Problem description:
Copy word for word, please, the lines of the entries below running from the one containing "For every named target in this 1131×983" to the one containing "Varovanje osebnih podatkov (545, 865)", both ends included.

Data records:
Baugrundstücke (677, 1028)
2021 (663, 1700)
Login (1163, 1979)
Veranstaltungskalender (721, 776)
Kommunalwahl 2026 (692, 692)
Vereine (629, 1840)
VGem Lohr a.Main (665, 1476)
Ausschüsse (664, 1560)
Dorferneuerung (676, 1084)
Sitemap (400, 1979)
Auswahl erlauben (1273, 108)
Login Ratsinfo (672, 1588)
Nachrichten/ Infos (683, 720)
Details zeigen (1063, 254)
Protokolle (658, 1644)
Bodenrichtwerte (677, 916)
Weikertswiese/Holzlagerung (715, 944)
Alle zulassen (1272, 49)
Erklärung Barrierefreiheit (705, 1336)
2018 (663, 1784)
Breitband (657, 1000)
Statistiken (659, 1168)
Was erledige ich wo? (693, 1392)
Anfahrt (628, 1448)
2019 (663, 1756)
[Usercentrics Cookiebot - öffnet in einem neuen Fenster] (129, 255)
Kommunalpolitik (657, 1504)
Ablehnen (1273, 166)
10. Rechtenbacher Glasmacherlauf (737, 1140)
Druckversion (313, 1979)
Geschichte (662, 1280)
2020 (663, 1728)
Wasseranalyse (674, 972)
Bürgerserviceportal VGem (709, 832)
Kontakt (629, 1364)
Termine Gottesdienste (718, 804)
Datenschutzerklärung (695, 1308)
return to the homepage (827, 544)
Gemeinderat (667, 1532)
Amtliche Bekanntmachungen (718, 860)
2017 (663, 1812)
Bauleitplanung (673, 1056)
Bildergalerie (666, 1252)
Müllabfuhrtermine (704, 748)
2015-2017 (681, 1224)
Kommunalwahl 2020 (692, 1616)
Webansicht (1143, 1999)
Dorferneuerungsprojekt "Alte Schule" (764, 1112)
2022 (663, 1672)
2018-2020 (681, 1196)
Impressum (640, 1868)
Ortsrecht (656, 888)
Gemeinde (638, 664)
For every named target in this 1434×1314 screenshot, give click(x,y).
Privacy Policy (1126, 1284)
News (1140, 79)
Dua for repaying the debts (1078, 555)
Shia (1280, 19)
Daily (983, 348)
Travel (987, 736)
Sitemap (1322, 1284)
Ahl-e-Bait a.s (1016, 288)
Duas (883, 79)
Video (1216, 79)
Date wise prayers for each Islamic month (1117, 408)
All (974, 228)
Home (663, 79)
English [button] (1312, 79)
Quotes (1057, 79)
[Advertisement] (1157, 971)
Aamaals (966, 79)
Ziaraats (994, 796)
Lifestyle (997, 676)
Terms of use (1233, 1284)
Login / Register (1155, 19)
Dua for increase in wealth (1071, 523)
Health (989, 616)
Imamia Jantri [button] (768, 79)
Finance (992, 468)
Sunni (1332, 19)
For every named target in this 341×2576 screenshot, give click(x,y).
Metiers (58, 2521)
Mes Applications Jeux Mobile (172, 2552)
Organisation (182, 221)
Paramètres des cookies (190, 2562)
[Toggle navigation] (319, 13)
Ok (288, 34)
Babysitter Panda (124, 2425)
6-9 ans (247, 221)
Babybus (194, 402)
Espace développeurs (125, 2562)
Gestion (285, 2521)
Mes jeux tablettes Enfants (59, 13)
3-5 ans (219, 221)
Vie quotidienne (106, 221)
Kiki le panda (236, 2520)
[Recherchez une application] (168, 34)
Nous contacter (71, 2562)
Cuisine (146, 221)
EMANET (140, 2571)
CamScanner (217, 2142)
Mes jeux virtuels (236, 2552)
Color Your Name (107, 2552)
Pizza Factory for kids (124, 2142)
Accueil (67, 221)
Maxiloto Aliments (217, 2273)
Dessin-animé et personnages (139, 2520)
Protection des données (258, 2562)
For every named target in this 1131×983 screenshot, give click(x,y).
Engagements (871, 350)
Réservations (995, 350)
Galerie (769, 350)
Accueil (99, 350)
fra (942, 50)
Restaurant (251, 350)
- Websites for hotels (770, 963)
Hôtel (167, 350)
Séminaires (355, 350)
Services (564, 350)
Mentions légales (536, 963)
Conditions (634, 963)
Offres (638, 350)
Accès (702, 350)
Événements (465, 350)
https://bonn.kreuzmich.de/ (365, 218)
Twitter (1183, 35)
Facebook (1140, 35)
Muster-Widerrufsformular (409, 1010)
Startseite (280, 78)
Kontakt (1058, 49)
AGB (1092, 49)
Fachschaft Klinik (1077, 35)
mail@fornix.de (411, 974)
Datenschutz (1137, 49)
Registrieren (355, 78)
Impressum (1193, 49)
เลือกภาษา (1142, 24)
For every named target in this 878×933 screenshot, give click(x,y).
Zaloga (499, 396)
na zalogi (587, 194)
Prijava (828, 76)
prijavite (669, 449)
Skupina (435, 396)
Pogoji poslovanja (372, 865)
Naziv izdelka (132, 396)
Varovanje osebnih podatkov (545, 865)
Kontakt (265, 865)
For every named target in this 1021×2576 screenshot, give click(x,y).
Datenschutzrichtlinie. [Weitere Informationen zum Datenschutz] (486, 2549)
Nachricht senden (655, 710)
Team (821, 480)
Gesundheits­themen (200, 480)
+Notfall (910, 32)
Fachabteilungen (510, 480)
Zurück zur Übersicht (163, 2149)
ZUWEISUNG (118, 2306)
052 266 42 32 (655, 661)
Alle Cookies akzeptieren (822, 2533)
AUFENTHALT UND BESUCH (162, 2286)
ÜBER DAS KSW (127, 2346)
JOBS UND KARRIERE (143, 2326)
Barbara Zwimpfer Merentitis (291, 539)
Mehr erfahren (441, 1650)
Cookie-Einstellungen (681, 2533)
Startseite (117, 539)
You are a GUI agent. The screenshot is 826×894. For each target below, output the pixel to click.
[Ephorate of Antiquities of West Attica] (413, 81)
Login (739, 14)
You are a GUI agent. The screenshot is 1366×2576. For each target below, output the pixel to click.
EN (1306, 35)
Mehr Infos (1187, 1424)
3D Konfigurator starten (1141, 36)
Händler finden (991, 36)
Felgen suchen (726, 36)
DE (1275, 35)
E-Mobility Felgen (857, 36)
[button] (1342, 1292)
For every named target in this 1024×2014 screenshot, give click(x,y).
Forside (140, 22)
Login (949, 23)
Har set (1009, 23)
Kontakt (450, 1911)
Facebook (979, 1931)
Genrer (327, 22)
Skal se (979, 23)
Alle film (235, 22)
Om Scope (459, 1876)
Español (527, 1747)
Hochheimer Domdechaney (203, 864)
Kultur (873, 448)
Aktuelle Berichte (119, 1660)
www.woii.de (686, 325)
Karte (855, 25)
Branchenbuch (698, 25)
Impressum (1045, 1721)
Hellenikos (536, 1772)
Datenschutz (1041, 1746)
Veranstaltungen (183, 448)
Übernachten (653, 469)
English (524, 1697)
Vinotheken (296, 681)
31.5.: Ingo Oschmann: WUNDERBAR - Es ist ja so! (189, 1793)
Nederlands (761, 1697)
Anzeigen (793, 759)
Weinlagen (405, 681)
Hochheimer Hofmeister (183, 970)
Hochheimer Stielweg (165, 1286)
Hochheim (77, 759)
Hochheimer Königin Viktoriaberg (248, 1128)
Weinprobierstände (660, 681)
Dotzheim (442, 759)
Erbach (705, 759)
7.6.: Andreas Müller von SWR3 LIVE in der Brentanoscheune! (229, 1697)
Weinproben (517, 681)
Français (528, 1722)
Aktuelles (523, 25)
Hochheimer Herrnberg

Reply to the task:
For every named target in this 1131×983 screenshot, give click(x,y).
Engagements (871, 350)
Réservations (995, 350)
Galerie (769, 350)
Accueil (99, 350)
fra (942, 50)
Restaurant (251, 350)
- Websites for hotels (770, 963)
Hôtel (167, 350)
Séminaires (355, 350)
Services (564, 350)
Mentions légales (536, 963)
Conditions (634, 963)
Offres (638, 350)
Accès (702, 350)
Événements (465, 350)
https://bonn.kreuzmich.de/ (365, 218)
Twitter (1183, 35)
Facebook (1140, 35)
Muster-Widerrufsformular (409, 1010)
Startseite (280, 78)
Kontakt (1058, 49)
AGB (1092, 49)
Fachschaft Klinik (1077, 35)
mail@fornix.de (411, 974)
Datenschutz (1137, 49)
Registrieren (355, 78)
Impressum (1193, 49)
เลือกภาษา (1142, 24)
For every named target in this 878×933 screenshot, give click(x,y).
Zaloga (499, 396)
na zalogi (587, 194)
Prijava (828, 76)
prijavite (669, 449)
Skupina (435, 396)
Pogoji poslovanja (372, 865)
Naziv izdelka (132, 396)
Varovanje osebnih podatkov (545, 865)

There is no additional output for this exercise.